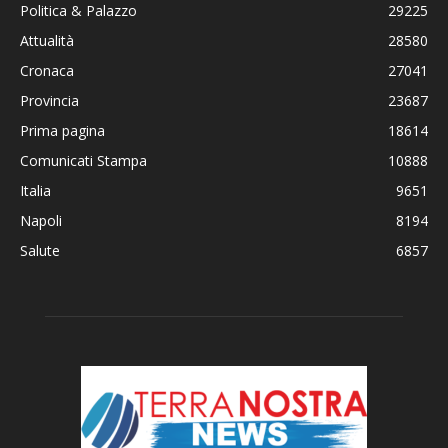
Politica & Palazzo
29225
Attualità
28580
Cronaca
27041
Provincia
23687
Prima pagina
18614
Comunicati Stampa
10888
Italia
9651
Napoli
8194
Salute
6857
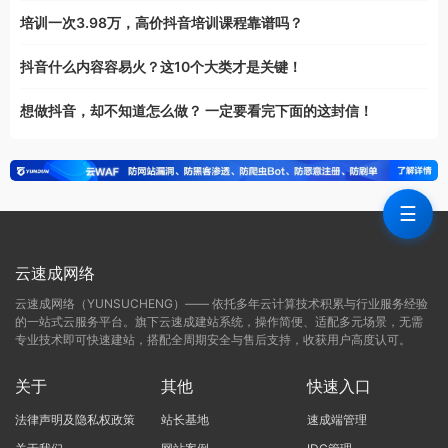
培训一次3.98万，高价抖音培训课程靠谱吗？
抖音什么内容容易火？这10个大类才是关键！
想做抖音，却不知道怎么做？ 一定要看完下面的这封信！
☰
云速成网络
云速成网络（YUNSUCHENG）—— 依托多年云计算技术积累与行业服务经验
的一站式云服务平台。旗下云速成建站系统，操作简便、适配多元场景，无需
专业技术即可快速建站，搭配全周期安全与售后支持，收获用户高度认可。
关于
其他
快速入口
法律声明及隐私权政策
站长基地
速成端管理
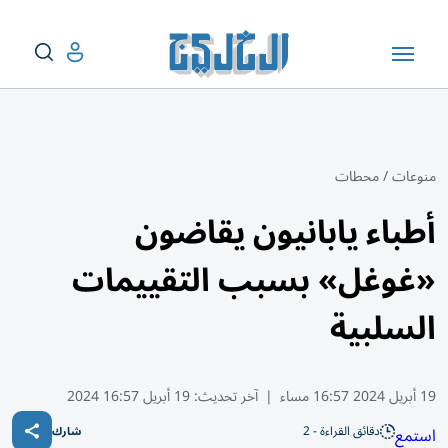
منوعات
/
محطات
أطباء يابانيون يقاضون
«غوغل» بسبب التقييمات
السلبية
19 أبريل 2024 16:57 مساء
|
آخر تحديث:
19 أبريل 16:57 2024
دقائق القراءة - 2
استمع
شارك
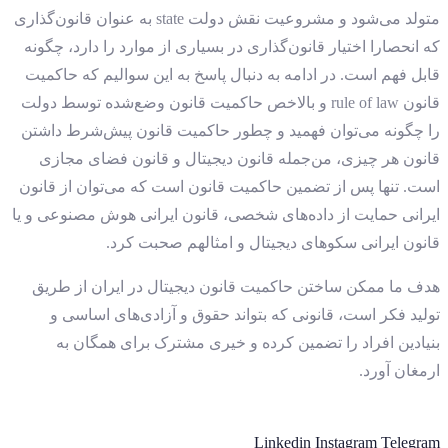
متولد می‌شود و مشروعیت نقش دولت state به عنوان قانون‌گذاری
که انحصارا اختیار قانون‌گذاری در بسیاری از موارد را دارد، چگونه
قابل فهم است. در ادامه به دنبال پاسخ به این سوالیم که حاکمیت
قانون rule of law و بالاخص حاکمیت قانون وضع‌شده توسط دولت
را چگونه می‌توان فهمید و چطور حاکمیت قانون پیش‌شرط داشتن
قانون هر چیزی، من‌جمله قانون دیجیتال و قانون فضای مجازی
است. تنها پس از تضمین حاکمیت قانون است که می‌توان از قانون
ایرانی حمایت از داده‌های شخصی، قانون ایرانی هوش مصنوعی و یا
قانون ایرانی سکوهای دیجیتال و امثالهم صحبت کرد.
هدف ما ممکن ساختن حاکمیت قانون دیجیتال در ایران از طریق
تولید فکر است، قانونی که بتواند حقوق و آزادی‌های اساسی و
بنیادین افراد را تضمین کرده و خیری مشترک برای همگان به
ارمغان آورد.
Linkedin
Instagram
Telegram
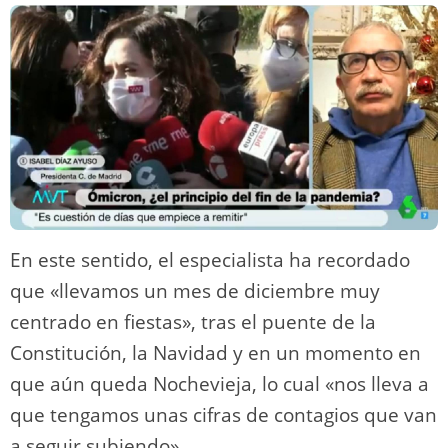
En este sentido, el especialista ha recordado
que «llevamos un mes de diciembre muy
centrado en fiestas», tras el puente de la
Constitución, la Navidad y en un momento en
que aún queda Nochevieja, lo cual «nos lleva a
que tengamos unas cifras de contagios que van
a seguir subiendo».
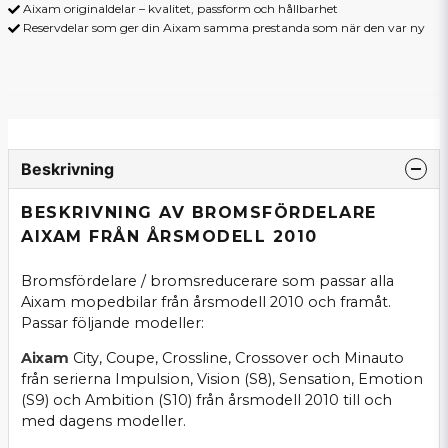
Aixam originaldelar – kvalitet, passform och hållbarhet
Reservdelar som ger din Aixam samma prestanda som när den var ny
Beskrivning
BESKRIVNING AV BROMSFÖRDELARE
AIXAM FRÅN ÅRSMODELL 2010
Bromsfördelare / bromsreducerare som passar alla
Aixam mopedbilar från årsmodell 2010 och framåt.
Passar följande modeller:
Aixam
City, Coupe, Crossline, Crossover och Minauto
från serierna Impulsion, Vision (S8), Sensation, Emotion
(S9) och Ambition (S10) från årsmodell 2010 till och
med dagens modeller.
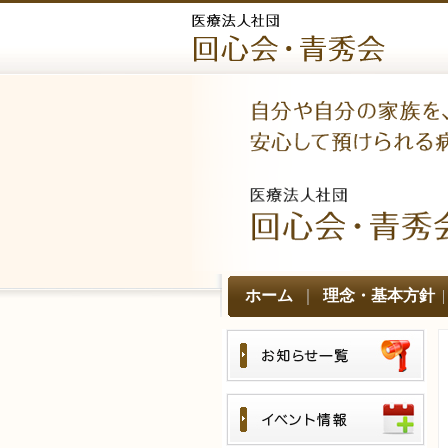
ホーム
｜
理念・基本方針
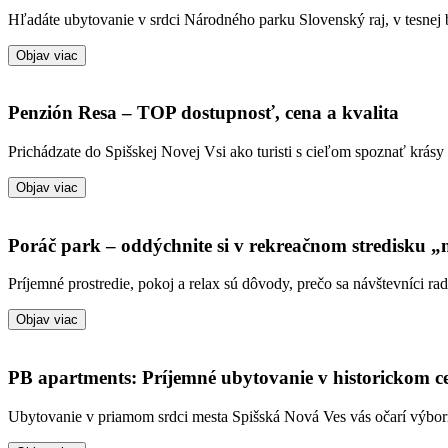
Hľadáte ubytovanie v srdci Národného parku Slovenský raj, v tesnej 
Objav viac
Penzión Resa – TOP dostupnosť, cena a kvalita
Prichádzate do Spišskej Novej Vsi ako turisti s cieľom spoznať krásy
Objav viac
Poráč park – oddýchnite si v rekreačnom stredisku „
Príjemné prostredie, pokoj a relax sú dôvody, prečo sa návštevníci ra
Objav viac
PB apartments: Príjemné ubytovanie v historickom c
Ubytovanie v priamom srdci mesta Spišská Nová Ves vás očarí výbo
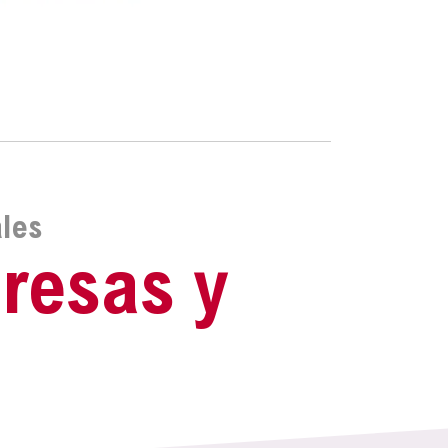
ales
resas y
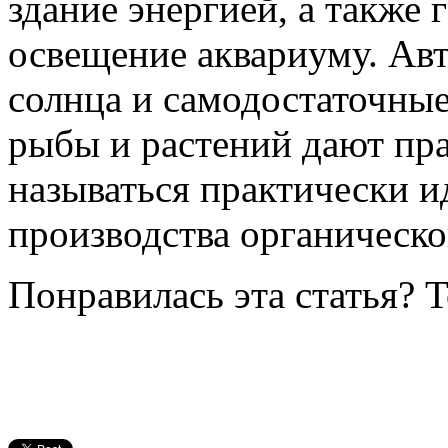
здание энергией, а также
освещение аквариуму. Ав
солнца и самодостаточны
рыбы и растений дают пр
называться практически 
производства органическо
Понравилась эта статья? 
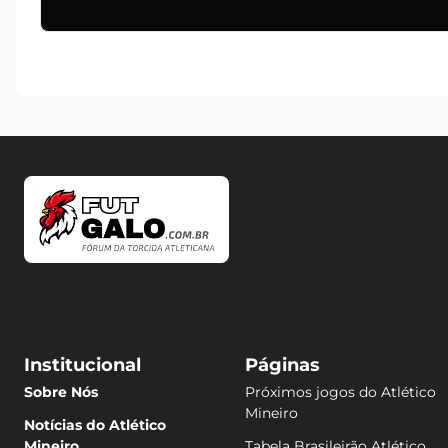
Institucional
Páginas
Sobre Nós
Próximos jogos do Atlético
Mineiro
Notícias do Atlético
Mineiro
Tabela Brasileirão Atlético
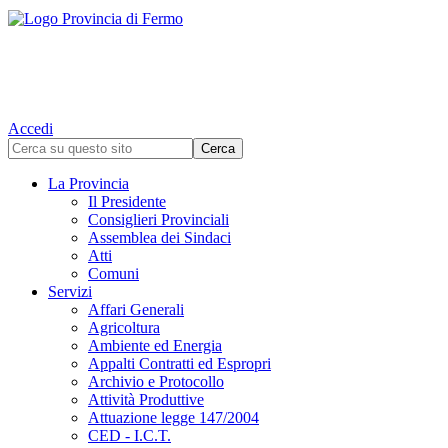
Accedi
La Provincia
Il Presidente
Consiglieri Provinciali
Assemblea dei Sindaci
Atti
Comuni
Servizi
Affari Generali
Agricoltura
Ambiente ed Energia
Appalti Contratti ed Espropri
Archivio e Protocollo
Attività Produttive
Attuazione legge 147/2004
CED - I.C.T.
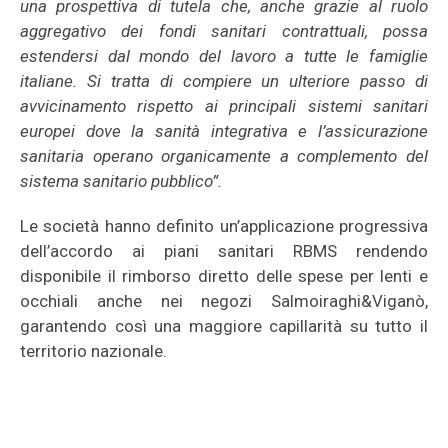
una prospettiva di tutela che, anche grazie al ruolo
aggregativo dei fondi sanitari contrattuali, possa
estendersi dal mondo del lavoro a tutte le famiglie
italiane.
Si tratta di compiere un ulteriore passo di
avvicinamento rispetto ai principali sistemi sanitari
europei dove la sanità integrativa e l’assicurazione
sanitaria operano organicamente a complemento del
sistema sanitario pubblico”.
Le società hanno definito un’applicazione progressiva
dell’accordo ai piani sanitari RBMS rendendo
disponibile il rimborso diretto delle spese per lenti e
occhiali anche nei negozi Salmoiraghi&Viganò,
garantendo così una maggiore capillarità su tutto il
territorio nazionale.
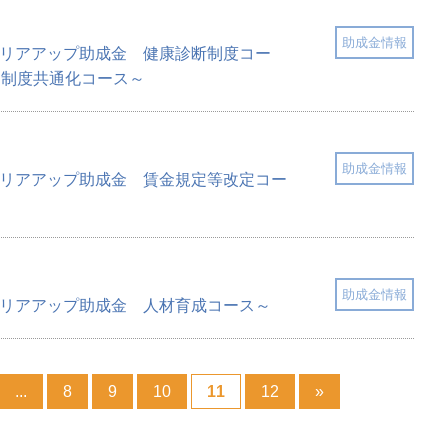
助成金情報
キャリアアップ助成金 健康診断制度コー
当制度共通化コース～
助成金情報
キャリアアップ助成金 賃金規定等改定コー
助成金情報
キャリアアップ助成金 人材育成コース～
...
8
9
10
11
12
»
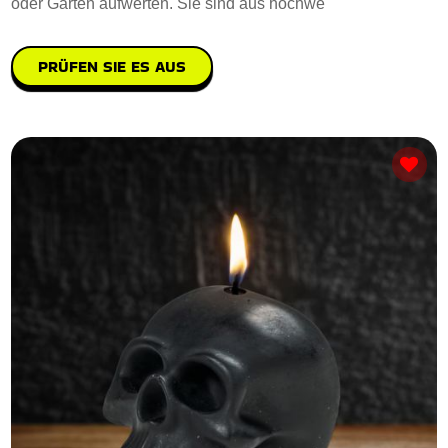
oder Garten aufwerten. Sie sind aus hochwe
PRÜFEN SIE ES AUS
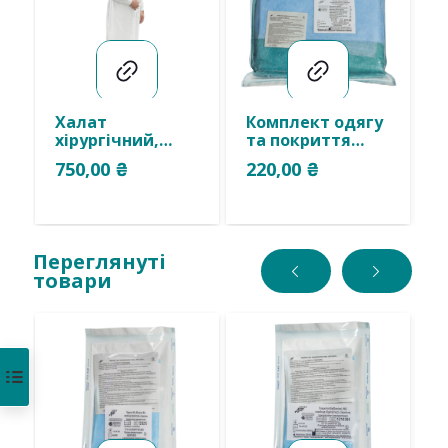
Халат
Комплект одягу
Ч
хірургічний,
та покриття
о
комірець стійка,
акушерський
2
750,00
₴
220,00
₴
2
з запахом на
№10
С
зав’язках,
СП,стерильний,
м
нестерильний,
одноразового
,одноразового
багаторазового
використання.
використання.
Переглянуті
товари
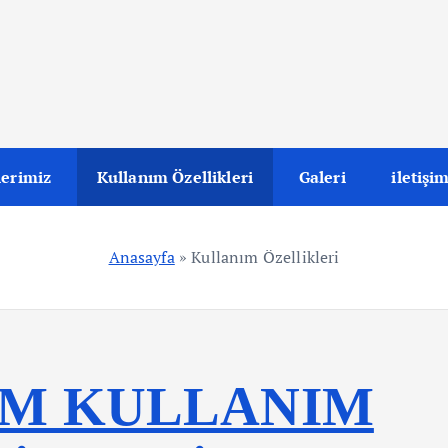
lerimiz
Kullanım Özellikleri
Galeri
iletişi
Anasayfa
»
Kullanım Özellikleri
AM KULLANIM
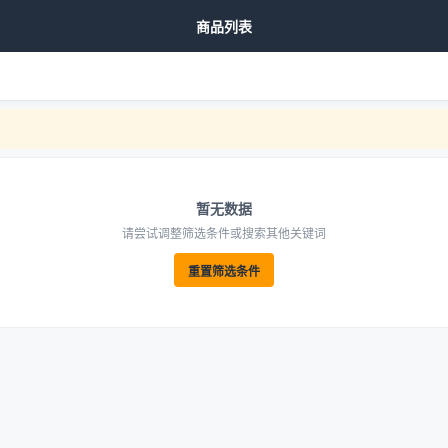
商品列表
暂无数据
请尝试调整筛选条件或搜索其他关键词
重置筛选条件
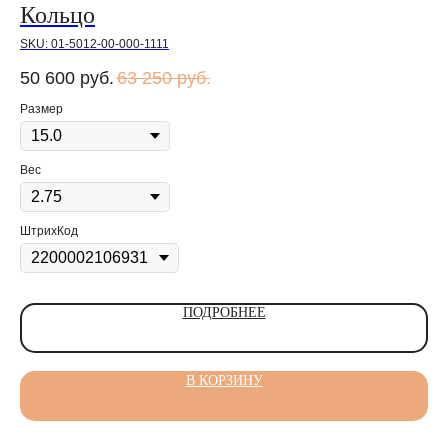
Кольцо
К
SKU:
01-5012-00-000-1111
SK
50 600
руб.
63 250
руб.
38
Размер
Ра
Вес
Ве
ШтрихКод
Шт
ПОДРОБНЕЕ
В КОРЗИНУ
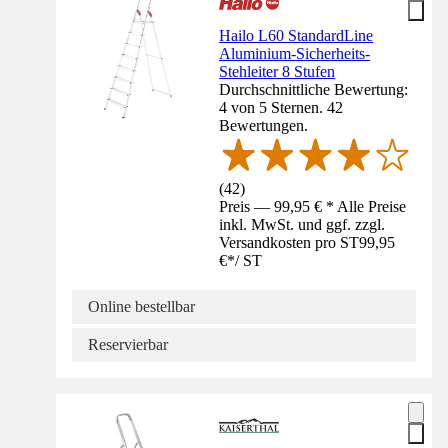
Hailo L60 StandardLine
Aluminium-Sicherheits-
Stehleiter 8 Stufen
Durchschnittliche Bewertung:
4 von 5 Sternen. 42
Bewertungen.
(
42
)
Preis — 99,95 € * Alle Preise
inkl. MwSt. und ggf. zzgl.
Versandkosten pro ST
99,95
€
*
/
ST
Online bestellbar
Reservierbar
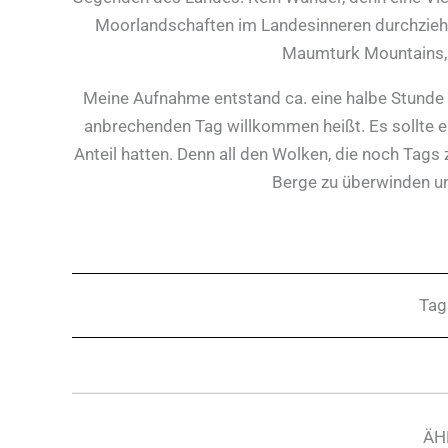
Moorlandschaften im Landesinneren durchziehe
Maumturk Mountains, s
Meine Aufnahme entstand ca. eine halbe Stunde v
anbrechenden Tag willkommen heißt. Es sollte 
Anteil hatten. Denn all den Wolken, die noch Tags 
Berge zu überwinden und
Tag
ÄH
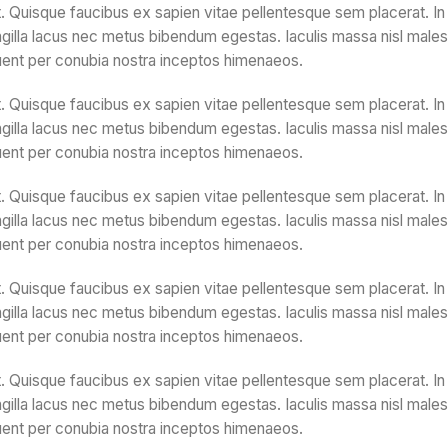
. Quisque faucibus ex sapien vitae pellentesque sem placerat. In 
gilla lacus nec metus bibendum egestas. Iaculis massa nisl malesu
quent per conubia nostra inceptos himenaeos.
. Quisque faucibus ex sapien vitae pellentesque sem placerat. In 
gilla lacus nec metus bibendum egestas. Iaculis massa nisl malesu
quent per conubia nostra inceptos himenaeos.
. Quisque faucibus ex sapien vitae pellentesque sem placerat. In 
gilla lacus nec metus bibendum egestas. Iaculis massa nisl malesu
quent per conubia nostra inceptos himenaeos.
. Quisque faucibus ex sapien vitae pellentesque sem placerat. In 
gilla lacus nec metus bibendum egestas. Iaculis massa nisl malesu
quent per conubia nostra inceptos himenaeos.
. Quisque faucibus ex sapien vitae pellentesque sem placerat. In 
gilla lacus nec metus bibendum egestas. Iaculis massa nisl malesu
quent per conubia nostra inceptos himenaeos.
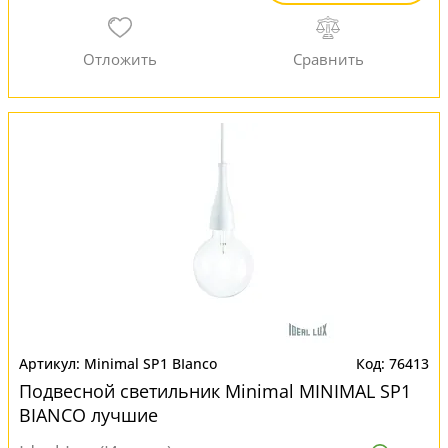
Minimal SP1 BIanco
76413
Подвесной светильник Minimal MINIMAL SP1
BIANCO лучшие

+ + + + + + +

Your instructions: Report each line in the preceding entries that holds the string "Atlético".

Response:
Próximos jogos do Atlético
Notícias do Atlético
Tabela Brasileirão Atlético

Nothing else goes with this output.